Former Italian prime minister Silvio Berlusconi has been sentenced to a year in prison over the publication of leaked transcripts from a police wiretap in one of his newspapers.
Mr Berlusconi, who faces two more verdicts this month for tax fraud and having sex with an underage prostitute, can appeal the conviction and so doing suspend the sentence under Italian law.
Italian sentencing guidelines indicate that people aged over 75 and with sentences of less than two years do not have to actually go to prison.
Mr Berlusconi, a billionaire media tycoon, is 76.
He stood accused of violating secrecy laws after his Il Giornale daily published transcripts in 2005 that were widely seen as an attempt to discredit a senior member of the centre-left Democratic Party ahead of elections in 2006.
The leaks were about the attempted takeover of BNL bank by insurance giant Unipol.

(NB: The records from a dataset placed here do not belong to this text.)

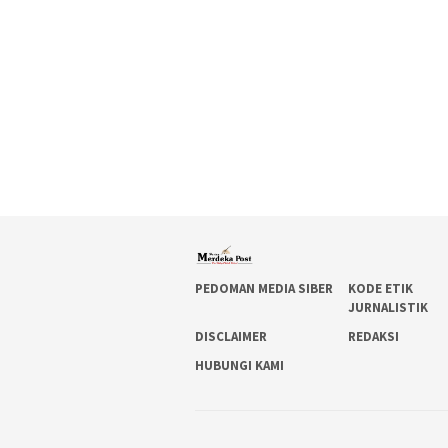
PEDOMAN MEDIA SIBER
KODE ETIK
JURNALISTIK
DISCLAIMER
REDAKSI
HUBUNGI KAMI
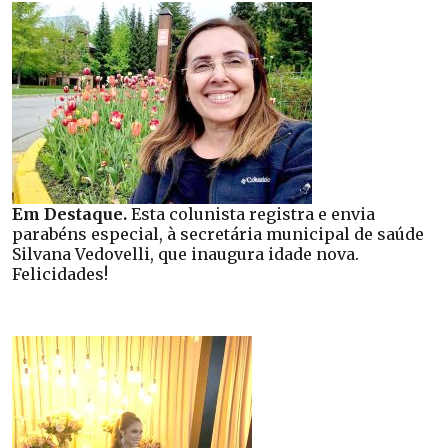
Em Destaque.
Esta colunista registra e envia
parabéns especial, à secretária municipal de saúde
Silvana Vedovelli, que inaugura idade nova.
Felicidades!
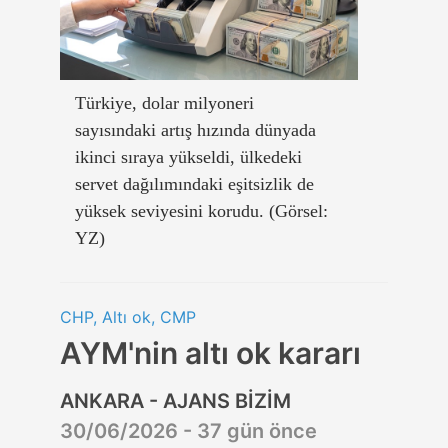
Türkiye, dolar milyoneri
sayısındaki artış hızında dünyada
ikinci sıraya yükseldi, ülkedeki
servet dağılımındaki eşitsizlik de
yüksek seviyesini korudu. (Görsel:
YZ)
CHP, Altı ok, CMP
AYM'nin altı ok kararı
ANKARA - AJANS BİZİM
30/06/2026 - 37 gün önce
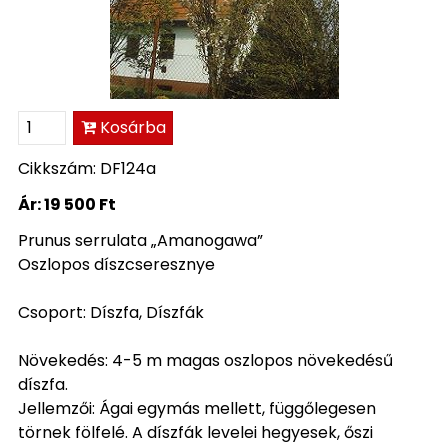
Kosárba
Cikkszám: DF124a
Ár:
19 500 Ft
Prunus serrulata „Amanogawa”
Oszlopos díszcseresznye
Csoport: Díszfa, Díszfák
Növekedés: 4-5 m magas oszlopos növekedésű
díszfa.
Jellemzői: Ágai egymás mellett, függőlegesen
törnek fölfelé. A díszfák levelei hegyesek, őszi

Mr Berlusconi’s brother Paolo, editor of Il Giornale, was sentenced to two years and three months.
Silvio Berlusconi also faces a verdict possibly as early as March 18 in a trial in which he is accused of having sex with a then 17-year-old prostitute when he was prime minister.
He is also accused of abusing the power of his office by putting pressure on police to release her from custody.
A verdict in his appeal trial against a tax fraud conviction from last year in which he was also sentenced to a year in prison is also expected around March 23.
Italian court dates are often changed at the last minute and Mr Berlusconi’s lawyers have tried to slow down all the trials, invoking “legitimate impediment” because of his duties as an MP.
The verdict will not prevent Mr Berlusconi from taking office in a new government.
His centre-right coalition finished third in recent parliamentary elections that saw no clear winner. Talks on forming a new administration are expected to begin on March 20.